Friday, July 29, 2005

Women in Love

I know this sounds a bit pretentious, but when I used to try and catch the eyes of young ladies on the tube, I was always more interested if one of them was reading a book.

A few sideways glances to see what it was. Cor! She's reading 'Wuthering Heights'. Or 'The Rainbow'. It was always a bit of disappointment if it turned out to be an airport novel.

Now I'm older, all of that has had to stop. I'm a married man. Kids of my own.

Old habits should die hard, but I've learnt to keep my eyes on my shoes. When I don't, I regret it.

The last three or four times I've looked in Pepysian expectation... always at a presentable 30 / 40-something women I might add ......is it 'Jane Eyre'? Or 'Crime and Punishment'? 'Madame Bovary' perhaps?

No. It's Harry f***ing Potter. And all of a sudden, you feel a bit of a Nonce. Or at least I do....

3 comments:

rockmother said...

A work colleague treated me with great disdain the other day when I admitted that I had never read a Harry Potter novel. They said that the novels are part of popular culture and should be read by everyone. Thus illustrating exactly why I decided not to read them in the first place - or at least at the same time as everybody else. I didn't just want to participate in the Potter frenzy but slowly get around to it in my own time. I haven't found that time yet and dare say I ever will. Give me CS Lewis or Joan Aiken any day.

brockway said...

Too right. A woman's beauty is always greatly enhanced if she's carrying decent reading material. And otherwise plain women become suddenly 'interesting' if they're leafing through a Dostoyevsky or an Albert Camus. By the same token there's nothing like a Jilly Cooper to induce instant contempt - not only do you know that the woman sitting opposite's beauty is skin deep but her whole lifestyle is shallow and uninteresting. Close call.

And let's be honest there's more than a hint of vanity in what we read when we're on public display. Choose the Beats and you are openly declaring yourself to be a free spirit (despite that suit and tie you happen to be wearing). James Ellroy and Elmore Leonard earn you instant cool points with fellow male passengers but they cut no ice at all with the female population. Trouble is so much literature these days is gender specific. And you really wouldn't want to show yourself up by reading Bridget Jones or some other chick-lit Bible on the tube would you?

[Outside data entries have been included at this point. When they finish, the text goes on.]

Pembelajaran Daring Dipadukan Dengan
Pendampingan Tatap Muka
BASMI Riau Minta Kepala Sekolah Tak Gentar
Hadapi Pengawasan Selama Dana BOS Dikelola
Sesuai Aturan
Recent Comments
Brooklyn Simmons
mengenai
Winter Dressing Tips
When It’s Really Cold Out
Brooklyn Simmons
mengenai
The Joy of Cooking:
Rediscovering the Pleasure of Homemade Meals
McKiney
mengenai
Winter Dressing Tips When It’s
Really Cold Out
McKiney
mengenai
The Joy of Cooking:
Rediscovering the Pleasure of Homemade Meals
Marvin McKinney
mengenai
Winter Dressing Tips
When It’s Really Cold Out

No, if you're reading to impress the ladies best pick a genre which appeals to both sexes. Might I suggest Magical Realism?

brockway said...

What I've noticed when I've read them is that for all his adventures (usually eccentric rather than exotic) Harry Potter always returns to, and therefore reinforces, a norm which is white, middle-class, fundamentally decent and, crucially, English. And by English I mean anglo-saxon. Even his name is just so quintessentially Anglo and contains an inherant nostalgia for a simpler, purer, (and by default whiter) past. Not that JK Rowling-in-it is a racist of course - she isn't. She's just indulging in a bit of bourgeois escapist fantasy and aiding aspirant parents in persuading their children that boarding schools aren't such bad places after all.